Another surprise was that the further you went in levels, the more the men disappeared. The top tier of Second Life is run by the women. Whether or not those women are actually women in RL is (frequently) debatable; what isn’t is that women avatars run Second Life’s communities. The further you leave the newbie island, the further you leave behind men.

Some of this is explained by a social and builder MMO such as Second Life naturally attracting women, while men looking for the drops from orc pirates are a bit dismayed at the lack of structured violence. You’d think that would be stereotypical, until you realize that once you level up into SL’s more gated communities – there just aren’t that many men.

There’s a few reasons for this. One, it’s hard for men to play the SL fashion game. There’s a lot of clothes for women. Men – not so much. The market drives a lot of this, of course, but it becomes a self-fulfilling prophecy. Also, men are seen as the teeming horde of newbies sending random crude ‘Barrens-chat’ style come-ons to the unattainable women walking through with perfect skin and hair. It’s harder for men to earn XP in SL because of this. Literally. Men become less easy to trust, simply because they are part of the flailing mass and *don’t fit in*.

But the converse to that, as someone told me explicitly, in these exact words, “In Second Life, men tend to become worse, and women tend to become better.” Freed of their concern for their appearance, age, and RL social status, women take to SL with relish and feed off of each other positively. Most of the most dramatic areas in SL are female-owned. It’s been known through studies that middle-aged women tend to be the social hubs in MMOs – in a social MMO like SL, this becomes raised to the Nth degree.

It’s alien to almost anything online that’s come before, and I suspect that alienness – that singularity – is what inspires SL’s most fervently myopic defenders to tilt at the wheel again and again. Because in spite of the flailing newbies, crashing platform and constant drama – this is something that SL’s partisans want to see remain. It’s what is missed in most media coverage, and it’s what the partisans are terrified may go away, washed away in a tsunami of media backlash, moral judgement and clueless administration.

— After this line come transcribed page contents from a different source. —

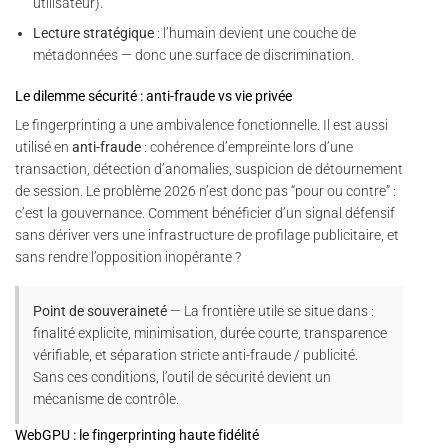
utilisateur).
Lecture stratégique
: l’humain devient une couche de
métadonnées — donc une surface de discrimination.
Le dilemme sécurité : anti-fraude vs vie privée
Le fingerprinting a une ambivalence fonctionnelle. Il est aussi
utilisé en
anti-fraude
: cohérence d’empreinte lors d’une
transaction, détection d’anomalies, suspicion de détournement
de session. Le problème 2026 n’est donc pas “pour ou contre” :
c’est la gouvernance. Comment bénéficier d’un signal défensif
sans dériver vers une infrastructure de profilage publicitaire, et
sans rendre l’opposition inopérante ?
Point de souveraineté
— La frontière utile se situe dans :
finalité explicite, minimisation, durée courte, transparence
vérifiable, et séparation stricte anti-fraude / publicité.
Sans ces conditions, l’outil de sécurité devient un
mécanisme de contrôle.
WebGPU : le fingerprinting haute fidélité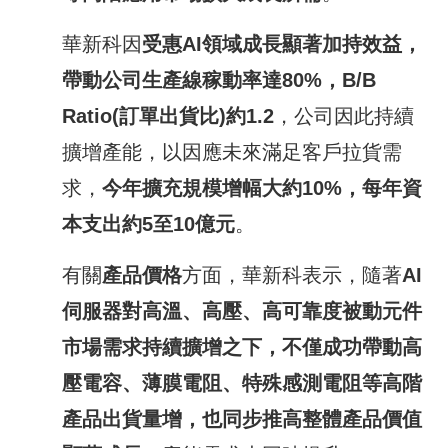
華新科因
受惠
AI
領域成長顯著加持效益，
帶動公司生產線稼動率達
80%
，
B/B
Ratio(
訂單出貨比
)
約
1.2
，公司因此持續
擴增產能，以因應未來滿足客戶拉貨需
求，
今年擴充規模增幅大約
10%
，每年資
本支出約
5
至
10
億元
。
有關
產品價格
方面，華新科表示，隨著
AI
伺服器對高溫、高壓、高可靠度被動元件
市場需求持續擴增之下，不僅成功帶動高
壓電容、薄膜電阻、特殊感測電阻等高階
產品出貨量增，也同步推高整體產品價值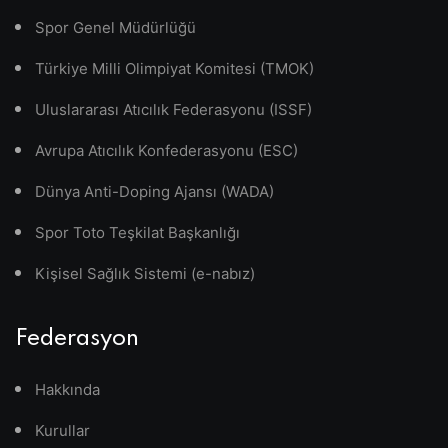
Spor Genel Müdürlüğü
Türkiye Milli Olimpiyat Komitesi (TMOK)
Uluslararası Atıcılık Federasyonu (ISSF)
Avrupa Atıcılık Konfederasyonu (ESC)
Dünya Anti-Doping Ajansı (WADA)
Spor Toto Teşkilat Başkanlığı
Kişisel Sağlık Sistemi (e-nabız)
Federasyon
Hakkında
Kurullar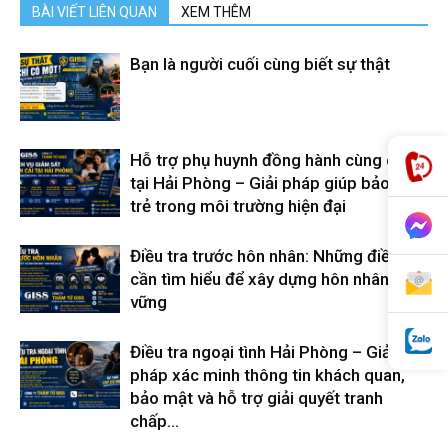
BÀI VIẾT LIÊN QUAN
XEM THÊM
cong
Bạn là người cuối cùng biết sự thật
ty
Hỗ trợ phụ huynh đồng hành cùng con
tại Hải Phòng – Giải pháp giúp bảo vệ
tham
trẻ trong môi trường hiện đại
Điều tra trước hôn nhân: Những điều
tu
cần tìm hiểu để xây dựng hôn nhân bền
vững
Giss
Điều tra ngoại tình Hải Phòng – Giải
pháp xác minh thông tin khách quan,
bảo mật và hỗ trợ giải quyết tranh
chấp...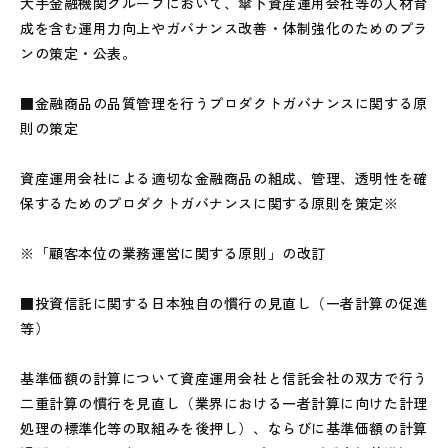
大手金融機関グループにおいて、傘下資産運用会社等の人材育
成を含む運用力向上やガバナンス改善・体制強化のためのプラ
ンの策定・公表。
■金融商品の品質管理を行うプロダクトガバナンスに関する原
則の策定
資産運用会社による適切な金融商品の組成、管理、透明性を確
保するためのプロダクトガバナンスに関する原則を策定※
※「顧客本位の業務運営に関する原則」の改訂
■投資信託に関する日本独自の慣行の見直し（一者計算の促進
等）
基準価額の計算について資産運用会社と信託会社の双方で行う
二重計算の慣行を見直し（業界における一者計算に向けた計理
処理の標準化等の取組みを後押し）、ならびに基準価額の計算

That core of the singularity is what is actually Second Life’s core strength, and what keeps its users struggling through the level grind and the broken client and the lack of governmental, er, Linden oversight. Because as a social MMO, once you get past all the clutter and dross, SL actually works. I can honestly say that nowhere else online have I argued about Islamic fundamentalism at one in the morning while lounging in a pool with a half-naked demon-thing. Much like how people played Ultima Online despite its rampant peekay and endless bugs simply because it was the promise of something new, people find the core of SL is actually the other players. That’s something that’s difficult to break.

As for myself? Like most in SL, I’m finding my own way around now that I got to the endgame. If you’re looking for me when I’m in SL, I’m an insane angel from the future in the City of Lost Angels, last seen in the Free Kitten box, attaching random scripts to his cane, and wondering what a brother’s gotta do to get their weapon SDK.